Mallarında gözü olan fakir kardeşlerine o mallarından vererek onların arınmalarını sağlarlar. Sûrenin başında da açıkladığımız şekilde, Ebu Bekir efendimizin yaptığı gibi kâfirlerin elinde köleleştirilmiş kardeşlerini mal harcayıp satın alarak onları hürleştirip arındırırlar. Ama bunu yaparken de:(Bir sonraki ayet)

(A.KÜÇÜK)

“Ve-se-yûcennebûhe’l-etkâ” sorumluluk bilinci ile davrananlar, muttaki davrananlar oradan uzak tutulurlar, uzak tutulacaklar “Ve-se-yûcennebûhe” Evet, cehennemden uzak tutulacaklar, yeter ki takvalı davransın, Allah’a karşı sorumluluğunun bilincinde olsun. Onun için Allah bir biçimde koruyacak onu, kollayacak. Ateşin yanına yaklaşmasına izin vermeyecek, öyle bir yürek verecek ki yüreği ona haber verecek. Yüreği yaklaşan şeytanın ayak seslerini haber verecek. Günahın kokusunu yüreğinin burnuyla alacak, burnu o kokuyu alınca yaklaşmayacak.

“Ellezî yû'tî mêlehû yetezekkê” o ki malını gönülden verir ve arınıp gelişir. Yani cehennemin kendisinden uzak tutulacağı bu insanın vasfı, niteliği ne olacak? Malını gönülden veren insan bunlar. yû’tî yu’tıy değil. Bakınız yukarıda “â’tê” gelmişti 5. ayette. Burada ise i’tê geldi gönülden vermek, e’ta’da oradan gelir, gönüllü olarak verir ve-yetezekkê” onunla beraber artar, “tezekkî” eder artar ve saflaşır. Önce artmak manasına sonra arınmak manasına gelir. Artan arınır arınan da artar, yani kirlerinden arınır güzellikleri artar. Tıpkı budanma gibi demişti ya.

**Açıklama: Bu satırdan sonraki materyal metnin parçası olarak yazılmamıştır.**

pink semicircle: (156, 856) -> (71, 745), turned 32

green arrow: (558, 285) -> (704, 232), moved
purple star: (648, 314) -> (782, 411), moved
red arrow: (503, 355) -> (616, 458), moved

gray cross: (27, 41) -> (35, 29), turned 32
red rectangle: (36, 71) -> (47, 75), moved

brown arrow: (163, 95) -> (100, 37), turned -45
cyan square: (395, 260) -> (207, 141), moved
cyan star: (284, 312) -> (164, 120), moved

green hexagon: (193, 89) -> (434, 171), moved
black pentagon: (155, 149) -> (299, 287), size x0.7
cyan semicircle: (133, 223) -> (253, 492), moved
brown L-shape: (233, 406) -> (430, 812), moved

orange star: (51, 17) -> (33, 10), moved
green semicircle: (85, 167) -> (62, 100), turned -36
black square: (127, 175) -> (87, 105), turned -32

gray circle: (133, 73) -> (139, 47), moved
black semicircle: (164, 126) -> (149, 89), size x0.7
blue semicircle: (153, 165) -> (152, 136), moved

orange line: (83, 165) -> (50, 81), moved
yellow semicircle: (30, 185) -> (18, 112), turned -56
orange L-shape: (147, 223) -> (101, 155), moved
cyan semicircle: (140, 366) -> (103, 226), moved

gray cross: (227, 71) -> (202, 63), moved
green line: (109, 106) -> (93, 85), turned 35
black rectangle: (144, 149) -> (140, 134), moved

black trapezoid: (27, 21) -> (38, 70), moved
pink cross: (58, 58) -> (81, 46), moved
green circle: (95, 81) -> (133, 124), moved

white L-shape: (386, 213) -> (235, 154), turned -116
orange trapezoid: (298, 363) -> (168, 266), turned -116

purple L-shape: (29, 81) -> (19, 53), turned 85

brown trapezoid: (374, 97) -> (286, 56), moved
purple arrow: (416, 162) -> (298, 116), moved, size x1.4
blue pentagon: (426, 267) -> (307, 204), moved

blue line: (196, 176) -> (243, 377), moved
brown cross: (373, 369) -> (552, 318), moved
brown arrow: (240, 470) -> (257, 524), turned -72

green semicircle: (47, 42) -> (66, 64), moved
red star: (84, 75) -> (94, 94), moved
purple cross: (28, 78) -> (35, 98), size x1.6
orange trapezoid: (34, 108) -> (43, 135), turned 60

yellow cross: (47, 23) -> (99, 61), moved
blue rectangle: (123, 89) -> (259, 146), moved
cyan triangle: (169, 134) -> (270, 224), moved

Budanmak nedir? Çubuğu budarsanız çubuk azalır arınır yani. Ama aynı zamanda meyve artar tıpkı bunun gibi.

14 Yani Allah katında arınmak ve manen gelişmek için verir, riya ve gösteriş için değil, el-Itâ', el-i'tâ'dân farklı olarak "kolaylıkla vermeyi" ifade eder. "Gönülden" karşılığının gerekçesi budur.